Bilateral open-door expansive laminoplasty using unilateral posterior midline approach with preservation of posterior supporting elements for management of cervical myelopathy and radiculomyelopathy--analysis of clinical and radiological outcome and surgical technique.Acta Neurochir (Wien). 2011 May; 153(5):975-84.AN
The purpose of this study was to evaluate bilateral open-door cervical laminoplasty for management of cervical canal stenosis secondary to multisegmental cervical spondylosis and ossified posterior longitudinal ligament. The importance of unilateral posterior approach with preservation of posterior supporting element is emphasized.
Thirty-four patients had expansive laminoplasty. Posterior tension band consisting of nuchal ligaments and supraspinous and interspinous ligaments was secured.
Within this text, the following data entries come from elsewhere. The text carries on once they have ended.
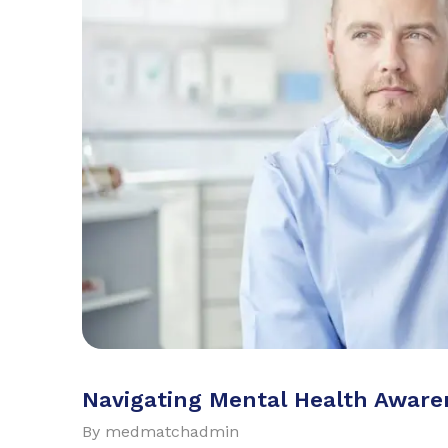
Navigating Mental Health Awaren
By
medmatchadmin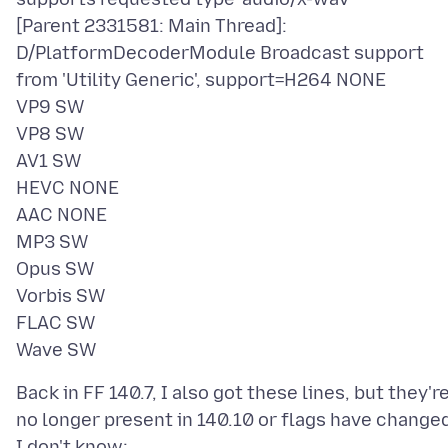
[Parent 2331581: Main Thread]:
D/PlatformDecoderModule Broadcast support
from 'Utility Generic', support=H264 NONE
VP9 SW
VP8 SW
AV1 SW
HEVC NONE
AAC NONE
MP3 SW
Opus SW
Vorbis SW
FLAC SW
Back in FF 140.7, I also got these lines, but they'r
no longer present in 140.10 or flags have change
I don't know: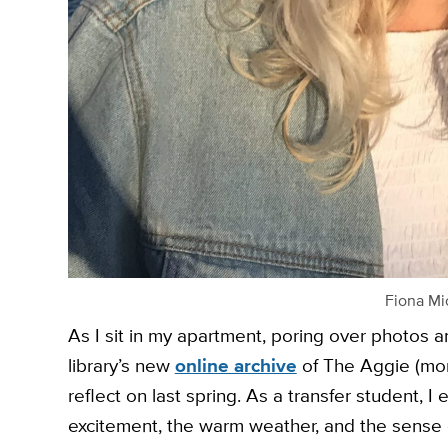
Fiona Mi
As I sit in my apartment, poring over photos a
library’s new
online archive
of The Aggie (more
reflect on last spring. As a transfer student, 
excitement, the warm weather, and the sense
Paraspinal deep extensor muscles attached to one side of spinous process were also preserved. Hydroxyapatite-collagen spacers were positioned between split laminae in midline and secured with Ethibond. All patients had features of myelopathy with weakness, hypertonia, clonus, and hyperreflexia in both upper and lower limbs. Bladder and bowel involvement was seen in 11.7% and sexual dysfunction in 5.8%. Preoperative dynamic study of cervical spine, MRI, and/or CT were done in all patients and compared with postoperative studies to see the efficacy of the surgical procedure.
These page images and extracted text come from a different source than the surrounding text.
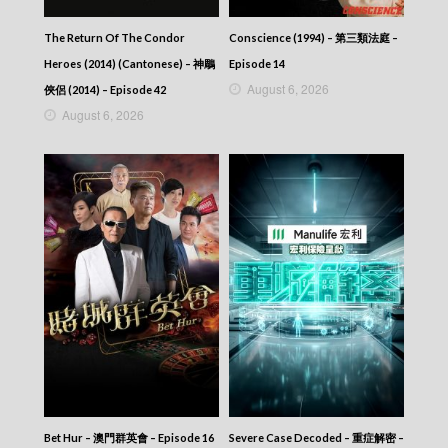
VIRTUES OF HARMONY II – 皆大歡喜 (II) –
Episode 359
The Return Of The Condor
Conscience (1994) – 第三類法庭 –
VIRTUES OF HARMONY II – 皆大歡喜 (II) –
Heroes (2014) (Cantonese) – 神鵰
Episode 14
Episode 358
August 6, 2026
VIRTUES OF HARMONY II – 皆大歡喜 (II) –
俠侶 (2014) – Episode 42
Episode 357
August 6, 2026
VIRTUES OF HARMONY II – 皆大歡喜 (II) –
Episode 356
VIRTUES OF HARMONY II – 皆大歡喜 (II) –
Episode 355
VIRTUES OF HARMONY II – 皆大歡喜 (II) –
Episode 354
VIRTUES OF HARMONY II – 皆大歡喜 (II) –
Episode 353
VIRTUES OF HARMONY II – 皆大歡喜 (II) –
Episode 352
VIRTUES OF HARMONY II – 皆大歡喜 (II) –
Episode 351
VIRTUES OF HARMONY II – 皆大歡喜 (II) –
Episode 350
VIRTUES OF HARMONY II – 皆大歡喜 (II) –
Episode 349
Bet Hur – 澳門群英會 – Episode 16
Severe Case Decoded – 重症解密 –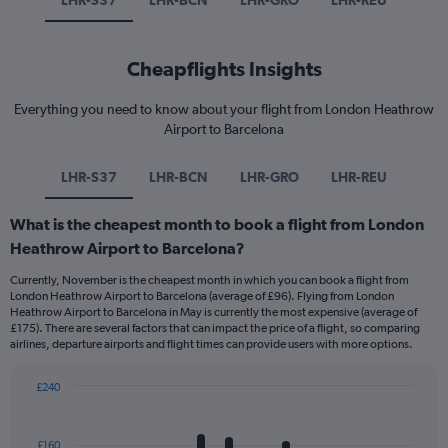
LHR-S37
LHR-BCN
LHR-GRO
LHR-REU
Cheapflights Insights
Everything you need to know about your flight from London Heathrow
Airport to Barcelona
LHR-S37
LHR-BCN
LHR-GRO
LHR-REU
What is the cheapest month to book a flight from London
Heathrow Airport to Barcelona?
Currently, November is the cheapest month in which you can book a flight from
London Heathrow Airport to Barcelona (average of £96). Flying from London
Heathrow Airport to Barcelona in May is currently the most expensive (average of
£175). There are several factors that can impact the price of a flight, so comparing
airlines, departure airports and flight times can provide users with more options.
£240
Bar
Chart
graphic.
chart
with
£160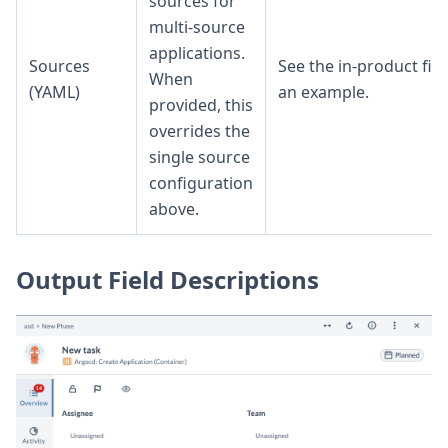
sources for
multi-source
applications.
Sources
See the in-product fiel
When
(YAML)
an example.
provided, this
overrides the
single source
configuration
above.
Output Field Descriptions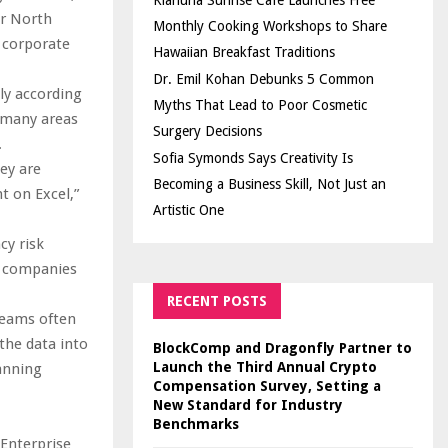
Kiahuna Sunrise Cafe Launches Free
or North
Monthly Cooking Workshops to Share
f corporate
Hawaiian Breakfast Traditions
Dr. Emil Kohan Debunks 5 Common
lly according
Myths That Lead to Poor Cosmetic
 many areas
Surgery Decisions
.
Sofia Symonds Says Creativity Is
hey are
Becoming a Business Skill, Not Just an
t on Excel,”
Artistic One
cy risk
s companies
RECENT POSTS
Teams often
the data into
BlockComp and Dragonfly Partner to
Launch the Third Annual Crypto
anning
Compensation Survey, Setting a
New Standard for Industry
Benchmarks
Enterprise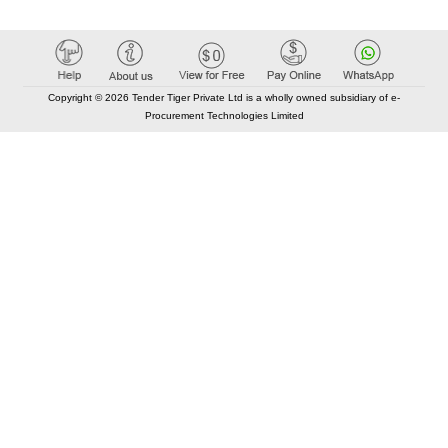
Copyright © 2026 Tender Tiger Private Ltd is a wholly owned subsidiary of e-
Procurement Technologies Limited
Elastic API took 00:01 millisec
AI took time 00:00.83 millisec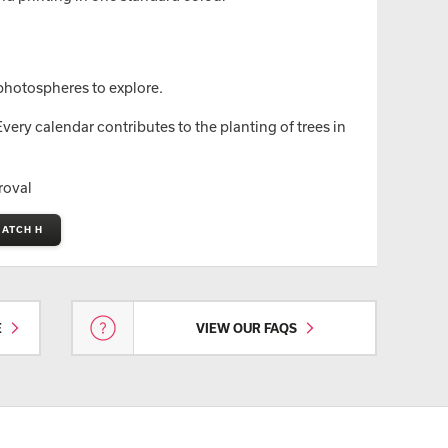
hotospheres to explore.
ery calendar contributes to the planting of trees in
roval
MATCH H
E
VIEW OUR FAQS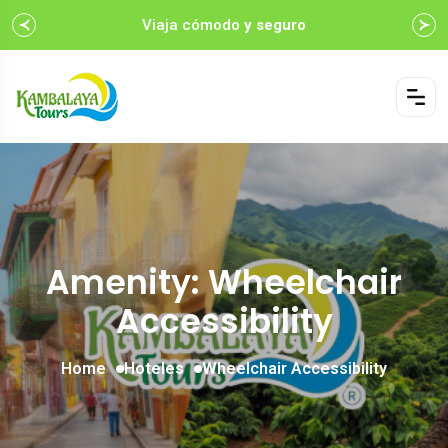
Viaja cómodo
y seguro
Amenity: Wheelchair
Accessibility
Home
Hoteles
Wheelchair Accessibility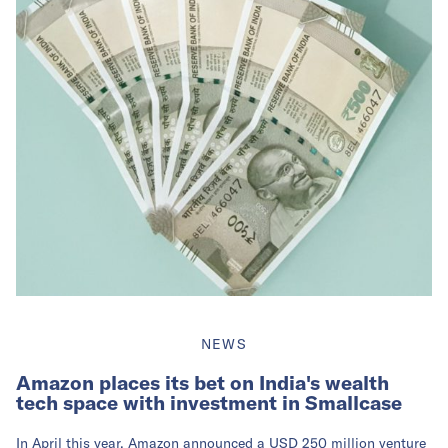
NEWS
Amazon places its bet on India's wealth
tech space with investment in Smallcase
In April this year, Amazon announced a USD 250 million venture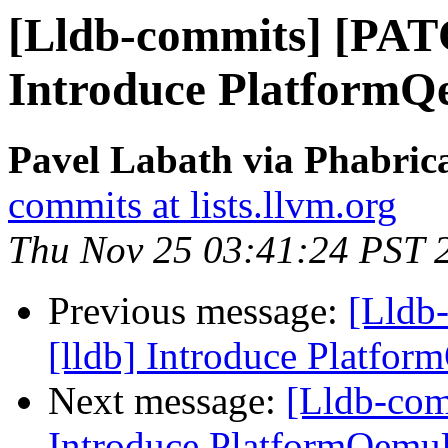
[Lldb-commits] [PAT
Introduce Platform
Pavel Labath via Phabrica
commits at lists.llvm.org
Thu Nov 25 03:41:24 PST 
Previous message:
[Lldb
[lldb] Introduce Platfo
Next message:
[Lldb-com
Introduce PlatformQemu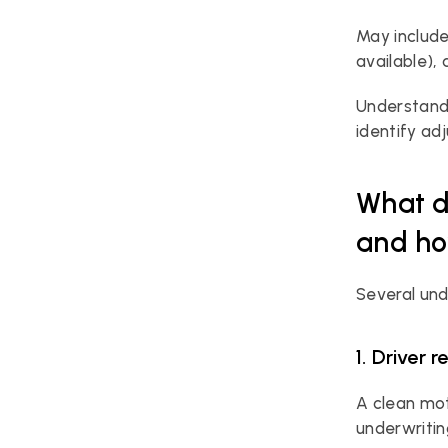
May include
available),
Understandi
identify ad
What d
and ho
Several und
1. Driver 
A clean mot
underwriti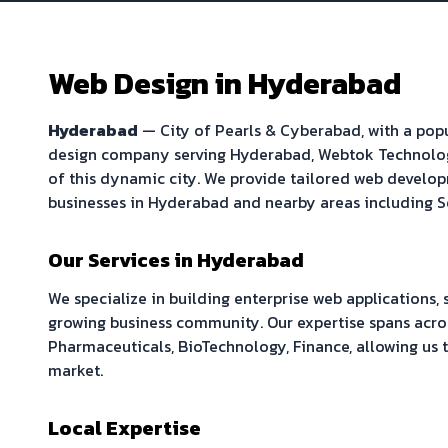
Web Design in
Hyderabad
Hyderabad
—
City of Pearls & Cyberabad
, with a po
design company serving
Hyderabad
, Webtok Technolo
of this dynamic city. We provide tailored web develop
businesses in
Hyderabad
and nearby areas including
S
Our Services in
Hyderabad
We specialize in building
enterprise web applications,
growing business community. Our expertise spans acros
Pharmaceuticals, BioTechnology, Finance
, allowing us
market.
Local Expertise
Preoperative and postoperative neurosurgical cervical spine scale was used to compare results in relation to age, sex, duration of symptoms, neurosurgical cervical spine score, bladder, bowel, and sexual abnormalities. Elderly patients, lower neurosurgical score, signs and symptoms of more than 2 years, and bladder, bowel, and sexual dysfunction had poorer outcome. Complications were few. All patients had adequate diameter of spinal canal postoperatively. Cervical alignment and range of motion of segment subjected to laminoplasty were preserved satisfactorily in follow-up.
Bilateral open-door expansive laminoplasty using unilateral posterior midline approach provides preservation of posterior supporting tension band and excellent reconstruction of spinal canal. This technique also does not compromise contralateral paraspinal muscles attached to spinous process.